EDIT: never mind, I'll talk about this with btr.

- "As defined by the US Federal Glossary of Telecommunication Terms (FS-1037C), "brightness" should now be used only for non-quantitative references to physiological sensations and perceptions of light."

en.wikipedia.org/wiki/Brightness
its.bldrdoc.gov/fs-1037/dir-005/_0719.htm

I'm trying to be specific and differentiate between luminosity, received intensity and brightness. If you confuse them you will arrive to wrong conclusions. The fact that brightness is non-quantitative or subjective property doesn't mean it is not subject to math. It is still proportionally relative to objective or quantitative properties: intensity and unit area, it's just that it is also relative to other factors that vary from eye to eye. These personal differences in perception are irrelevant, we only need to consider the differences related to measurable and objective properties, that is differentiate between intensity and intensity per unit area.

 

I'm happy to drop the original version of the argument (with the overly-idealised detector) in favour of the improved version in my previous post.

 

OK, on re-reading the thread I think I understand where some confusion has crept in.

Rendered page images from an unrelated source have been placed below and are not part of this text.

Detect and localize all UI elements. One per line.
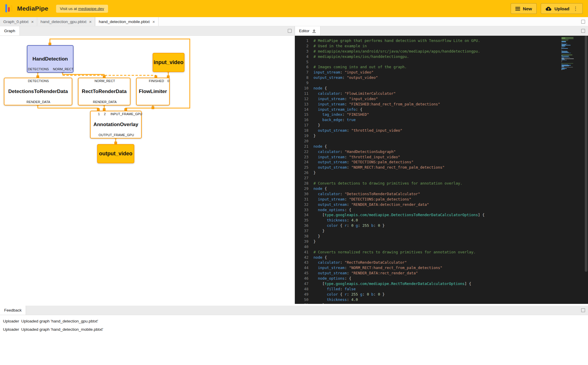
code-line: 13 input_stream: "FINISHED:hand_rect_fro… <box>295 102 558 107</box>
line-number: 14 <box>295 107 308 112</box>
graph-node-rect_to_render_data[interactable]: NORM_RECTRectToRenderDataRENDER_DATA <box>78 78 130 105</box>
file-tab-strip: Graph_0.pbtxt×hand_detection_gpu.pbtxt×h… <box>0 17 588 26</box>
code-text: # Converts detections to drawing primiti… <box>313 181 462 186</box>
line-number: 42 <box>295 255 308 260</box>
code-line: 50 thickness: 4.0 <box>295 297 558 302</box>
new-button[interactable]: New <box>511 3 537 14</box>
code-line: 38 } <box>295 234 558 239</box>
kebab-menu-icon[interactable]: ⋮ <box>573 6 578 12</box>
port-marker <box>152 107 154 109</box>
line-number: 5 <box>295 59 308 65</box>
line-number: 32 <box>295 202 308 207</box>
code-line: 19} <box>295 133 558 138</box>
feedback-row: UploaderUploaded graph 'hand_detection_m… <box>0 325 588 333</box>
scrollbar-thumb[interactable] <box>585 36 587 272</box>
code-text: output_stream: "DETECTIONS:palm_detectio… <box>313 159 414 165</box>
mediapipe-logo-icon <box>5 4 12 13</box>
editor-panel: Editor 1# MediaPipe graph that performs … <box>295 26 588 304</box>
line-number: 30 <box>295 191 308 197</box>
mediapipe-dev-link[interactable]: mediapipe.dev <box>78 6 104 11</box>
minimap-line <box>561 38 574 39</box>
minimap-line <box>561 57 569 57</box>
popout-icon[interactable] <box>581 20 585 24</box>
code-text: # Converts normalized rects to drawing p… <box>313 250 476 255</box>
close-icon[interactable]: × <box>31 19 34 24</box>
graph-canvas[interactable]: HandDetectionDETECTIONSNORM_RECTinput_vi… <box>0 36 295 304</box>
code-line: 35 thickness: 4.0 <box>295 218 558 223</box>
code-text: node { <box>313 186 327 191</box>
line-number: 47 <box>295 281 308 286</box>
node-title: output_video <box>99 151 133 157</box>
upload-button[interactable]: Upload ⋮ <box>541 3 583 14</box>
code-text: } <box>313 170 316 175</box>
file-tab[interactable]: hand_detection_mobile.pbtxt× <box>95 17 158 26</box>
code-line: 22 calculator: "HandDetectionSubgraph" <box>295 149 558 154</box>
download-icon[interactable] <box>312 29 316 33</box>
node-input-ports: 12INPUT_FRAME_GPU <box>91 111 141 117</box>
graph-node-flow_limiter[interactable]: FINISHED0FlowLimiter <box>136 78 170 105</box>
popout-icon[interactable] <box>581 29 585 33</box>
code-line: 29node { <box>295 186 558 191</box>
line-number: 40 <box>295 244 308 250</box>
graph-node-detections_to_render_data[interactable]: DETECTIONSDetectionsToRenderDataRENDER_D… <box>4 78 72 105</box>
file-tab[interactable]: Graph_0.pbtxt× <box>0 17 37 26</box>
file-tab[interactable]: hand_detection_gpu.pbtxt× <box>37 17 95 26</box>
code-text: input_stream: "DETECTIONS:palm_detection… <box>313 197 411 202</box>
graph-node-output_video[interactable]: output_video <box>97 144 134 163</box>
code-text: tag_index: "FINISHED" <box>313 112 369 117</box>
line-number: 29 <box>295 186 308 191</box>
graph-panel: Graph HandDetectionDETECTIONSNORM_RECTin… <box>0 26 295 304</box>
code-line: 14 input_stream_info: { <box>295 107 558 112</box>
code-text: # Used in the example in <box>313 43 367 49</box>
minimap-line <box>561 59 565 60</box>
code-text: input_stream: "throttled_input_video" <box>313 154 400 160</box>
code-line: 31 input_stream: "DETECTIONS:palm_detect… <box>295 197 558 202</box>
line-number: 43 <box>295 260 308 265</box>
tab-feedback[interactable]: Feedback <box>0 306 26 315</box>
code-text: thickness: 4.0 <box>313 218 358 223</box>
close-icon[interactable]: × <box>89 19 92 24</box>
line-number: 48 <box>295 286 308 292</box>
popout-icon[interactable] <box>288 29 292 33</box>
graph-node-annotation_overlay[interactable]: 12INPUT_FRAME_GPUAnnotationOverlayOUTPUT… <box>90 111 142 138</box>
node-output-ports: DETECTIONSNORM_RECT <box>27 66 73 72</box>
code-line: 39} <box>295 239 558 244</box>
minimap-line <box>561 46 566 47</box>
code-line: 33 node_options: { <box>295 207 558 213</box>
code-line: 16 back_edge: true <box>295 117 558 123</box>
popout-icon[interactable] <box>581 308 585 312</box>
code-line: 4# mediapipie/examples/ios/handdetection… <box>295 54 558 59</box>
code-line: 40 <box>295 244 558 250</box>
code-editor[interactable]: 1# MediaPipe graph that performs hand de… <box>295 36 588 304</box>
line-number: 11 <box>295 91 308 96</box>
close-icon[interactable]: × <box>152 19 155 24</box>
tab-editor[interactable]: Editor <box>295 26 321 35</box>
code-text: output_stream: "RENDER_DATA:rect_render_… <box>313 271 418 276</box>
feedback-panel: Feedback UploaderUploaded graph 'hand_de… <box>0 306 588 333</box>
line-number: 38 <box>295 234 308 239</box>
graph-node-input_video[interactable]: input_video <box>153 53 184 72</box>
tab-graph[interactable]: Graph <box>0 26 20 35</box>
minimap-line <box>561 53 571 53</box>
graph-node-hand_detection[interactable]: HandDetectionDETECTIONSNORM_RECT <box>27 45 74 73</box>
code-line: 8output_stream: "output_video" <box>295 75 558 80</box>
port-label: NORM_RECT <box>53 67 74 71</box>
minimap[interactable] <box>561 37 583 70</box>
editor-scrollbar[interactable] <box>584 36 588 304</box>
line-number: 50 <box>295 297 308 302</box>
port-marker <box>103 108 105 111</box>
line-number: 22 <box>295 149 308 154</box>
node-output-ports: OUTPUT_FRAME_GPU <box>91 132 141 138</box>
node-title: RectToRenderData <box>79 84 130 99</box>
minimap-line <box>561 52 569 53</box>
minimap-line <box>561 48 568 49</box>
minimap-line <box>561 45 565 46</box>
code-line: 27 <box>295 175 558 181</box>
code-text: calculator: "HandDetectionSubgraph" <box>313 149 396 154</box>
code-line: 49 color { r: 255 g: 0 b: 0 } <box>295 292 558 297</box>
code-line: 32 output_stream: "RENDER_DATA:detection… <box>295 202 558 207</box>
visit-chip-text: Visit us at <box>60 6 78 11</box>
code-line: 2# Used in the example in <box>295 43 558 49</box>
code-line: 23 input_stream: "throttled_input_video" <box>295 154 558 160</box>
code-text: # MediaPipe graph that performs hand det… <box>313 38 480 43</box>
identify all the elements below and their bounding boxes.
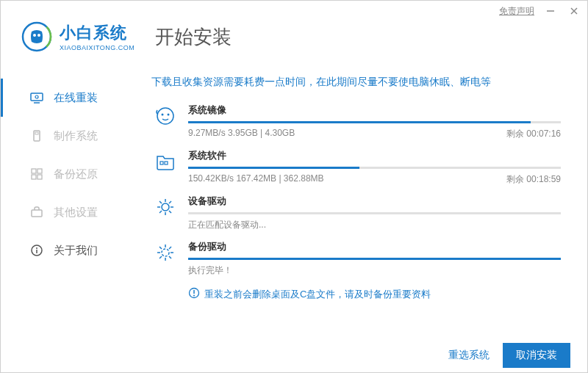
svg-line-31 — [169, 211, 171, 213]
warning-text: 重装之前会删除桌面及C盘文件，请及时备份重要资料 — [204, 288, 431, 301]
svg-point-6 — [37, 34, 40, 37]
install-hint: 下载且收集资源需要耗费一点时间，在此期间尽量不要使电脑休眠、断电等 — [151, 76, 561, 89]
sidebar-item-label: 在线重装 — [54, 91, 98, 105]
svg-line-39 — [159, 247, 162, 249]
task-remaining: 剩余 00:07:16 — [506, 128, 561, 140]
sidebar-item-label: 其他设置 — [54, 206, 98, 220]
brand-subtitle: XIAOBAIXITONG.COM — [60, 44, 135, 51]
monitor-icon — [30, 91, 43, 104]
sidebar-item-label: 关于我们 — [54, 244, 98, 258]
progress-bar — [188, 121, 561, 123]
info-icon — [30, 244, 43, 257]
cancel-install-button[interactable]: 取消安装 — [503, 343, 570, 368]
toolbox-icon — [30, 206, 43, 219]
task-remaining: 剩余 00:18:59 — [506, 173, 561, 186]
sidebar-item-backup[interactable]: 备份还原 — [1, 155, 129, 193]
svg-line-33 — [159, 211, 162, 213]
task-name: 系统软件 — [188, 149, 561, 162]
sidebar-item-label: 备份还原 — [54, 167, 98, 181]
svg-rect-24 — [165, 162, 168, 164]
task-detail: 正在匹配设备驱动... — [188, 219, 266, 231]
svg-point-34 — [162, 249, 169, 256]
page-title: 开始安装 — [155, 24, 232, 50]
task-backup-driver: 备份驱动 执行完毕！ — [151, 240, 561, 277]
warning-message: 重装之前会删除桌面及C盘文件，请及时备份重要资料 — [188, 287, 561, 301]
logo-icon — [21, 21, 52, 52]
sidebar-item-label: 制作系统 — [54, 129, 98, 143]
svg-point-8 — [35, 95, 38, 98]
sidebar: 在线重装 制作系统 备份还原 其他设置 关于我们 — [1, 58, 129, 340]
task-system-image: 系统镜像 9.27MB/s 3.95GB | 4.30GB 剩余 00:07:1… — [151, 104, 561, 140]
task-name: 备份驱动 — [188, 240, 561, 253]
close-button[interactable] — [567, 4, 581, 18]
face-icon — [151, 104, 179, 140]
svg-rect-11 — [35, 132, 38, 134]
svg-line-30 — [159, 201, 162, 203]
reselect-system-button[interactable]: 重选系统 — [448, 349, 490, 362]
main-content: 下载且收集资源需要耗费一点时间，在此期间尽量不要使电脑休眠、断电等 系统镜像 9… — [129, 58, 587, 340]
gear-dashed-icon — [151, 240, 179, 277]
svg-rect-15 — [37, 175, 42, 179]
alert-icon — [188, 287, 200, 301]
svg-point-25 — [162, 203, 169, 211]
task-detail: 150.42KB/s 167.42MB | 362.88MB — [188, 173, 324, 186]
svg-point-22 — [168, 114, 170, 116]
svg-rect-16 — [32, 210, 42, 217]
task-name: 系统镜像 — [188, 104, 561, 117]
svg-point-45 — [193, 295, 195, 297]
svg-rect-13 — [37, 169, 42, 173]
sidebar-item-about[interactable]: 关于我们 — [1, 231, 129, 269]
task-detail: 9.27MB/s 3.95GB | 4.30GB — [188, 128, 295, 140]
minimize-button[interactable] — [543, 4, 558, 18]
svg-rect-7 — [31, 93, 43, 101]
svg-point-18 — [36, 247, 37, 249]
svg-rect-12 — [32, 169, 36, 173]
grid-icon — [30, 167, 43, 181]
folder-icon — [151, 149, 179, 186]
sidebar-item-settings[interactable]: 其他设置 — [1, 193, 129, 231]
svg-line-42 — [159, 256, 162, 258]
task-detail: 执行完毕！ — [188, 264, 232, 277]
sidebar-item-reinstall[interactable]: 在线重装 — [1, 79, 129, 117]
brand-title: 小白系统 — [60, 22, 135, 44]
svg-line-32 — [169, 201, 171, 203]
svg-rect-23 — [160, 162, 163, 164]
svg-line-40 — [169, 256, 171, 258]
disclaimer-link[interactable]: 免责声明 — [499, 5, 534, 18]
progress-bar — [188, 212, 561, 214]
task-device-driver: 设备驱动 正在匹配设备驱动... — [151, 195, 561, 231]
usb-icon — [30, 129, 43, 142]
gear-icon — [151, 195, 179, 231]
task-name: 设备驱动 — [188, 195, 561, 208]
progress-bar — [188, 167, 561, 169]
brand: 小白系统 XIAOBAIXITONG.COM — [60, 22, 135, 51]
svg-line-41 — [169, 247, 171, 249]
svg-rect-14 — [32, 175, 36, 179]
sidebar-item-make[interactable]: 制作系统 — [1, 117, 129, 155]
svg-point-5 — [33, 34, 36, 37]
progress-bar — [188, 258, 561, 260]
svg-point-21 — [162, 114, 164, 116]
svg-point-20 — [157, 108, 173, 124]
task-system-software: 系统软件 150.42KB/s 167.42MB | 362.88MB 剩余 0… — [151, 149, 561, 186]
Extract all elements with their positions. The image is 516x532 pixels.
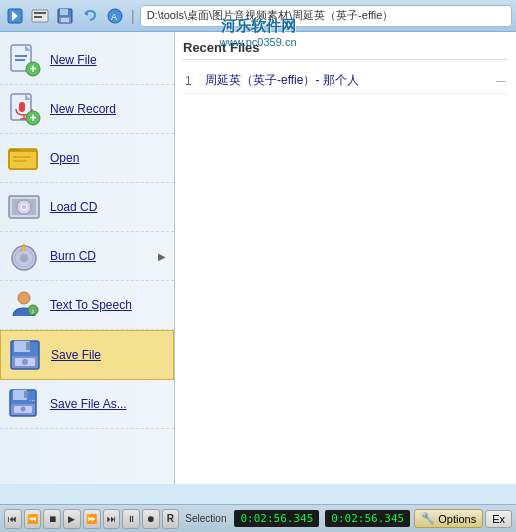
menu-item-open[interactable]: Open [0,134,174,183]
toolbar-icon-1[interactable] [4,5,26,27]
time-display-2: 0:02:56.345 [325,510,410,527]
svg-point-39 [18,292,30,304]
save-file-icon [7,337,43,373]
options-button[interactable]: 🔧 Options [414,509,483,528]
open-icon [6,140,42,176]
burn-cd-label: Burn CD [50,249,96,263]
menu-item-burn-cd[interactable]: Burn CD ▶ [0,232,174,281]
expand-button[interactable]: Ex [485,510,512,528]
load-cd-label: Load CD [50,200,97,214]
menu-item-new-file[interactable]: + New File [0,36,174,85]
svg-rect-44 [26,342,30,350]
svg-point-47 [22,359,28,365]
menu-item-save-as[interactable]: ... Save File As... [0,380,174,429]
save-as-label: Save File As... [50,397,127,411]
transport-rew[interactable]: ⏪ [24,509,42,529]
svg-rect-2 [32,10,48,22]
open-label: Open [50,151,79,165]
title-path[interactable]: D:\tools\桌面\图片音视频素材\周延英（英子-effie） [140,5,512,27]
menu-item-load-cd[interactable]: Load CD [0,183,174,232]
svg-rect-8 [61,18,69,22]
file-name-1: 周延英（英子-effie）- 那个人 [205,72,359,89]
svg-rect-50 [24,391,28,398]
r-button[interactable]: R [162,509,180,529]
selection-label: Selection [185,513,226,524]
toolbar-icon-2[interactable] [29,5,51,27]
status-bar: ⏮ ⏪ ⏹ ▶ ⏩ ⏭ ⏸ ⏺ R Selection 0:02:56.345 … [0,504,516,532]
transport-stop[interactable]: ⏹ [43,509,61,529]
tts-icon: ♪ [6,287,42,323]
transport-play[interactable]: ▶ [63,509,81,529]
new-file-label: New File [50,53,97,67]
path-text: D:\tools\桌面\图片音视频素材\周延英（英子-effie） [147,8,394,23]
svg-rect-4 [34,16,42,18]
new-file-icon: + [6,42,42,78]
svg-rect-15 [15,59,25,61]
transport-fwd[interactable]: ⏩ [83,509,101,529]
svg-rect-27 [9,151,37,169]
file-dash-1: — [496,75,506,86]
load-cd-icon [6,189,42,225]
new-record-label: New Record [50,102,116,116]
title-bar: A | D:\tools\桌面\图片音视频素材\周延英（英子-effie） 河乐… [0,0,516,32]
svg-point-37 [20,254,28,262]
svg-marker-9 [84,11,88,16]
menu-item-save-file[interactable]: Save File [0,330,174,380]
svg-rect-14 [15,55,27,57]
options-icon: 🔧 [421,512,435,525]
svg-text:♪: ♪ [31,307,35,316]
new-record-icon: + [6,91,42,127]
tts-label: Text To Speech [50,298,132,312]
menu-item-tts[interactable]: ♪ Text To Speech [0,281,174,330]
transport-record[interactable]: ⏺ [142,509,160,529]
svg-rect-5 [58,9,72,23]
burn-cd-arrow: ▶ [158,251,166,262]
file-num-1: 1 [185,74,199,88]
left-menu: + New File + New Record [0,32,175,484]
transport-next[interactable]: ⏭ [103,509,121,529]
toolbar-icon-save[interactable] [54,5,76,27]
burn-cd-icon [6,238,42,274]
svg-text:...: ... [29,394,36,403]
svg-rect-3 [34,12,46,14]
svg-text:+: + [30,62,37,76]
title-bar-left: A | D:\tools\桌面\图片音视频素材\周延英（英子-effie） [4,5,512,27]
svg-marker-1 [12,11,18,21]
recent-file-item-1[interactable]: 1 周延英（英子-effie）- 那个人 — [183,68,508,94]
transport-pause[interactable]: ⏸ [122,509,140,529]
svg-point-33 [22,205,26,209]
right-panel: Recent Files 1 周延英（英子-effie）- 那个人 — [175,32,516,484]
svg-text:A: A [111,12,117,22]
transport-prev[interactable]: ⏮ [4,509,22,529]
svg-rect-20 [19,102,25,112]
svg-point-10 [108,9,122,23]
svg-point-53 [21,407,26,412]
toolbar-icon-5[interactable]: A [104,5,126,27]
svg-rect-7 [59,17,71,23]
expand-label: Ex [492,513,505,525]
svg-rect-0 [8,9,22,23]
options-label: Options [438,513,476,525]
toolbar-icon-undo[interactable] [79,5,101,27]
menu-item-new-record[interactable]: + New Record [0,85,174,134]
main-content: + New File + New Record [0,32,516,484]
title-separator: | [131,8,135,24]
save-file-label: Save File [51,348,101,362]
svg-rect-6 [60,9,68,15]
time-display-1: 0:02:56.345 [234,510,319,527]
svg-text:+: + [30,111,37,125]
save-as-icon: ... [6,386,42,422]
recent-files-title: Recent Files [183,40,508,60]
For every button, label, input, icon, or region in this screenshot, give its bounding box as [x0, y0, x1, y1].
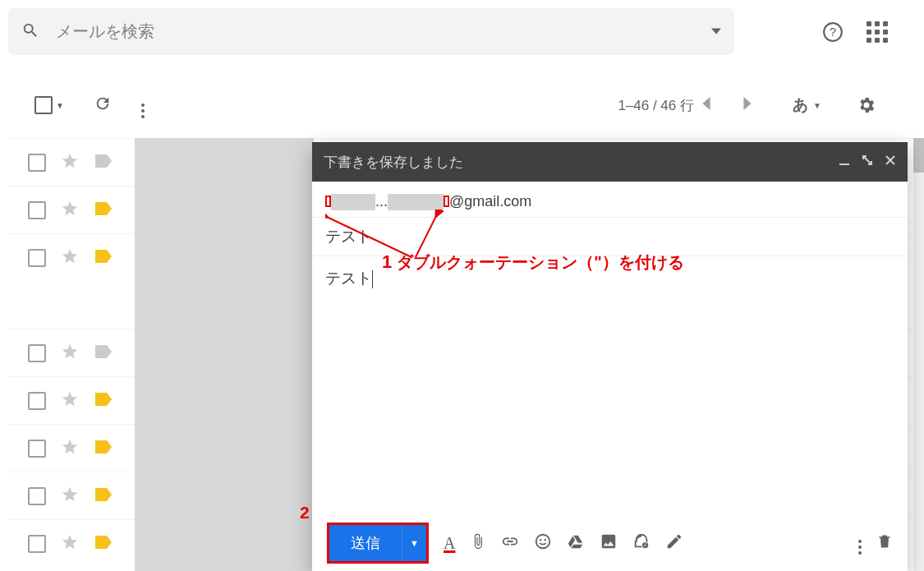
scrollbar[interactable]: [913, 138, 924, 571]
pagination-label: 1–46 / 46 行: [618, 82, 694, 128]
importance-icon[interactable]: [94, 486, 113, 507]
star-icon[interactable]: [61, 247, 79, 269]
svg-point-2: [536, 535, 550, 549]
list-preview-shade: [135, 138, 314, 571]
quote-mark-left: [325, 196, 331, 207]
row-checkbox[interactable]: [28, 154, 46, 172]
importance-icon[interactable]: [94, 390, 113, 412]
annotation-2: 2: [300, 503, 310, 523]
select-all-checkbox[interactable]: [34, 96, 53, 114]
star-icon[interactable]: [61, 200, 79, 221]
image-icon[interactable]: [600, 532, 618, 554]
drive-icon[interactable]: [567, 532, 585, 554]
importance-icon[interactable]: [94, 533, 113, 555]
prev-page-icon[interactable]: [702, 97, 710, 113]
row-checkbox[interactable]: [28, 535, 46, 553]
format-text-icon[interactable]: A: [444, 534, 455, 553]
search-icon: [21, 21, 39, 43]
subject-field[interactable]: テスト: [312, 218, 908, 256]
row-checkbox[interactable]: [28, 392, 46, 410]
svg-point-3: [540, 539, 542, 541]
select-all-dropdown-icon[interactable]: ▼: [56, 101, 64, 110]
body-field[interactable]: テスト: [312, 256, 908, 515]
row-checkbox[interactable]: [28, 487, 46, 505]
row-checkbox[interactable]: [28, 249, 46, 267]
redacted-local-1: [331, 194, 375, 210]
send-more-button[interactable]: ▼: [402, 525, 426, 561]
to-domain: @gmail.com: [449, 193, 531, 210]
search-placeholder: メールを検索: [56, 21, 711, 43]
star-icon[interactable]: [61, 486, 79, 507]
select-all[interactable]: ▼: [34, 96, 64, 114]
input-method-toggle[interactable]: あ▼: [793, 82, 821, 128]
star-icon[interactable]: [61, 152, 79, 173]
compose-toolbar: 送信 ▼ A: [312, 515, 908, 571]
scrollbar-thumb[interactable]: [913, 138, 924, 173]
toolbar: ▼ 1–46 / 46 行 あ▼: [8, 82, 916, 128]
star-icon[interactable]: [61, 343, 79, 364]
search-bar[interactable]: メールを検索: [8, 8, 734, 55]
close-icon[interactable]: [885, 154, 896, 170]
settings-icon[interactable]: [857, 82, 876, 128]
importance-icon[interactable]: [94, 343, 113, 364]
more-icon[interactable]: [141, 92, 145, 118]
emoji-icon[interactable]: [534, 532, 552, 554]
apps-icon[interactable]: [867, 21, 888, 43]
text-cursor: [372, 270, 373, 288]
send-button-highlight: 送信 ▼: [327, 523, 429, 564]
annotation-1: 1ダブルクォーテーション（"）を付ける: [382, 251, 684, 274]
row-checkbox[interactable]: [28, 344, 46, 362]
minimize-icon[interactable]: [839, 154, 850, 170]
more-options-icon[interactable]: [858, 532, 862, 555]
discard-icon[interactable]: [876, 532, 893, 554]
star-icon[interactable]: [61, 438, 79, 459]
ink-icon[interactable]: [665, 532, 683, 554]
attach-icon[interactable]: [470, 533, 486, 553]
star-icon[interactable]: [61, 533, 79, 555]
compose-title: 下書きを保存しました: [324, 153, 463, 172]
compose-window: 下書きを保存しました ...@gmail.com テスト テスト 送信 ▼ A: [312, 142, 908, 571]
to-field[interactable]: ...@gmail.com: [312, 182, 908, 218]
refresh-icon[interactable]: [94, 94, 112, 116]
quote-mark-right: [444, 196, 449, 207]
link-icon[interactable]: [501, 532, 519, 554]
svg-text:?: ?: [830, 25, 836, 39]
to-separator: ...: [375, 193, 388, 210]
importance-icon[interactable]: [94, 200, 113, 221]
importance-icon[interactable]: [94, 152, 113, 173]
send-button[interactable]: 送信: [329, 525, 402, 561]
help-icon[interactable]: ?: [822, 21, 844, 46]
svg-point-4: [545, 539, 546, 541]
compose-header[interactable]: 下書きを保存しました: [312, 142, 908, 182]
importance-icon[interactable]: [94, 247, 113, 269]
next-page-icon[interactable]: [743, 97, 752, 113]
row-checkbox[interactable]: [28, 201, 46, 219]
redacted-local-2: [388, 194, 444, 210]
star-icon[interactable]: [61, 390, 79, 412]
confidential-icon[interactable]: [632, 532, 650, 554]
fullscreen-icon[interactable]: [862, 154, 873, 170]
svg-rect-1: [839, 163, 849, 165]
row-checkbox[interactable]: [28, 440, 46, 458]
search-options-icon[interactable]: [711, 25, 721, 39]
importance-icon[interactable]: [94, 438, 113, 459]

The illustration in the OP shows two starfields. The first contains a few (call it N) stars at greyscale 100%, while the second shows 4N stars at greyscale 25%. The stars in both cases appear to be 1 pixel in size.

Assuming I've got that description right, and it isn't just my monitor playing tricks on me, then this is an incorrect depiction of what goes on, perhaps influenced by the finite resolution of bitmap images. As I said in my previous post, the number of photons we receive per unit time per unit solid angle is fixed for a given star, no matter how far away it is, but the solid angle subtended at the Earth by the star's disk decreases as 1/r[sup]2[/sup]. In other words, in reality stars at greater distances are not "dimmer" in the sense of having lower greyscale values, but "dimmer" because they are smaller in apparent size.

So, the first picture should show N stars having an area of 36 pixels (say) and greyscale = 100%. The second pixture should then show 4N stars having an area of 9 pixels and greyscale = 100%. The third picture would have 9N stars with an area of 4 pixels and greyscale = 100%, and so on. Eventually we run into the problem of finite resolution and have to be a bit more cunning, but this is the basic idea.

---

Edited to add: OK, I might have overstated the severity of the problem with the image in the OP.

Basically, if you want to write a program to generate the nth shell bitmap, ideally it should draw n[sup]2[/sup] white circles of radius K/n at a random location in the bitmap, where K is some fixed scale factor. However, because pixels have finite size, if you get to the stage where K/n is smaller than a few pixels, you will have to be careful and use techniques like supersampling.

Alternatively, you can go for an solution similar to the one in the OP, where you make your stars 1 pixel in size and reduce the greyscale values instead of the sizes. This is equivalent to supersampling when K/n is less than a pixel, provided that you plot your stars using an additive blending mode (i.e. if you draw multiple stars at the same pixel location, you must add the greyscale values). If you do this, you will get something reasonably representative of Olber's paradox, provided that you render enough shells.

 

The logic is fine, but reality says otherwise. Take any star in the Hubble Deep Field, it is supposed to emit large quantities of photons in our direction, as if there was a continuous line between us, but apparently they don't all arrive. Due to relative translation and rotation this supposed continuous ray doesn't connect to the same point on the star's surface, but this shouldn't matter much. So then beside dispersion and inverse-square law, these photons also seem to deteriorate somehow on the way. Whatever it is, it could actually be the main reason for our dark night sky.